Starting at midday today, Shoreditch High Street's Hackney House is holding a Fashion Day event. Aiming to showcase the best of Hackney's colourful fashion scene, it includes everything from a display of recent BA Graduates from London College of Fashion to an exhibition of designs from Matthew Miller, SIBLING and Christopher Raeburn; Tatty Devine and WAH nails stalls to an interactive installation from milliner Piers Atkinson.
Rising London menswear designer Matthew Miller will be taking part in the 'Cultural Olympics' event today. Apt, as his S/S13 show, which took place in June at the inaugural London Collections: Men, featured a cool combination of texture and print in sartorial silhouettes and timely, sportier styles. Known for his love of sport, Dazed Digital asked Miller for his thoughts on the Olympics so far.
Dazed Digital: What's the best and worst thing about the Olympics?
Matthew Miller: I live and work in Hackney Wick so I've seen the Olympics rise from the waste grounds that surround my studio, I have an unparalleled love and hate attitude towards the Olympics. I love the intelligence and thought that has gone into the infrastructure and future use of facilities. I have no doubt that these Olympics will change the world in that respect, and the way we approach global development. The worst is the management of the 'people's' Olympics – this has been nothing further from the truth.

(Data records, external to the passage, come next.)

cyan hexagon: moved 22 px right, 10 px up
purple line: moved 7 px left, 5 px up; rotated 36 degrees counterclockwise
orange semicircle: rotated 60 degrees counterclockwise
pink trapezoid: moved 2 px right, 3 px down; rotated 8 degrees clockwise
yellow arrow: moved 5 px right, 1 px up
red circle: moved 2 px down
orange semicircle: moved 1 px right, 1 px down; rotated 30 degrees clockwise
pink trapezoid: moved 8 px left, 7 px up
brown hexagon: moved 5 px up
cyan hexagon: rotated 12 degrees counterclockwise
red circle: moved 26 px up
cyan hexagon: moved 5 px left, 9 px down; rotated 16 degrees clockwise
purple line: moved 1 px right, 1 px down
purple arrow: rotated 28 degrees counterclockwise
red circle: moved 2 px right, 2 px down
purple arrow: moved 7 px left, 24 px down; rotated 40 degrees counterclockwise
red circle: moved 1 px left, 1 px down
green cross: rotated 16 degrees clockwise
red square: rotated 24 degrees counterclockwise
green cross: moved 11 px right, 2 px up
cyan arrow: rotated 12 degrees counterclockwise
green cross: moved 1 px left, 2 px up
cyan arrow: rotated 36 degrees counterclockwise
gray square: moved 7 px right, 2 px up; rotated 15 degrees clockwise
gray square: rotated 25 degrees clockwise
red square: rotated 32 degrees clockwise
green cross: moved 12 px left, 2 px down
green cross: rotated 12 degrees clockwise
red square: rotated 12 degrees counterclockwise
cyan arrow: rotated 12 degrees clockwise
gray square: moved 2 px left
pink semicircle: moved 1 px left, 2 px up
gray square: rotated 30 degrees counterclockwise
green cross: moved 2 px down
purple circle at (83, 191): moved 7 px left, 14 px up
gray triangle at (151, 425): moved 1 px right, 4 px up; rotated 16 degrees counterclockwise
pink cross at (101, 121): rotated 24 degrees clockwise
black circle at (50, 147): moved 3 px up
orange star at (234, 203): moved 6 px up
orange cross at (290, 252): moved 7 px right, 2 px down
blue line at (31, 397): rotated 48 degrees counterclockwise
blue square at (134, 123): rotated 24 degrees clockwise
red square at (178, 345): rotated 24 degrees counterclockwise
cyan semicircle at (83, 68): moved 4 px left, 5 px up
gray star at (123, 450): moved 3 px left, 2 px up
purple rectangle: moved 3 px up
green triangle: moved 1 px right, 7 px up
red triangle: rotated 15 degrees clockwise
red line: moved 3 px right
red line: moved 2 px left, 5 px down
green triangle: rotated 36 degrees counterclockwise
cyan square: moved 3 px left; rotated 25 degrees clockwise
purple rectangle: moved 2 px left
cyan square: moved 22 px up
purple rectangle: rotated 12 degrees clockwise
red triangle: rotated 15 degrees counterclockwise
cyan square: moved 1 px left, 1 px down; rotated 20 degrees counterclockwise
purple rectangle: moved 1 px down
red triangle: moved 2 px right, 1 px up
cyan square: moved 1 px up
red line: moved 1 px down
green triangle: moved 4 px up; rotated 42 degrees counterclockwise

I think London is in boom time creatively, and it always seems to hit its stride during the tough years. Not having the money to spend on lavish holidays, huge houses or three piece suites, really frees people to say 'fuck it', and that ultimately gifts them freedom
DD: In the past, your work has referenced sportswear. How do you feel about the British athlete's uniforms and how would you have designed them differently?
Matthew Miller: I personally feel fame now dictates design. If you look at the fundamentals of why Stella [McCartney] was chosen to design the Team GB kits it had nothing to do with performance, nothing to do with the dynamics of athletes and their movements and it says nothing to the despondent youth culture that surrounds the Olympic park. I would have set about the design project by working with the local boroughs surrounding Hackney, the local schools and colleges, and with Adidas to refine a student finalist's designs. That huge design fee could have gone into inspiring youth how to think their way out of situations and ultimately create their environment around them.
DD: London appears to be having a resurgence at the moment, what with LC:M and the Olympics. As an east London-based designer do you think this has effected your designs, or at least how people perceive them?
Matthew Miller: I think London is in a boom time creatively, and it always seems to hit its stride during the tough years. Not having the money to spend on lavish holidays, huge houses or three piece suites, really frees people to say 'fuck it', and that ultimately gifts them freedom. I feel, as a young designer, there has never been a better time to be a designer without the constraints of shareholders.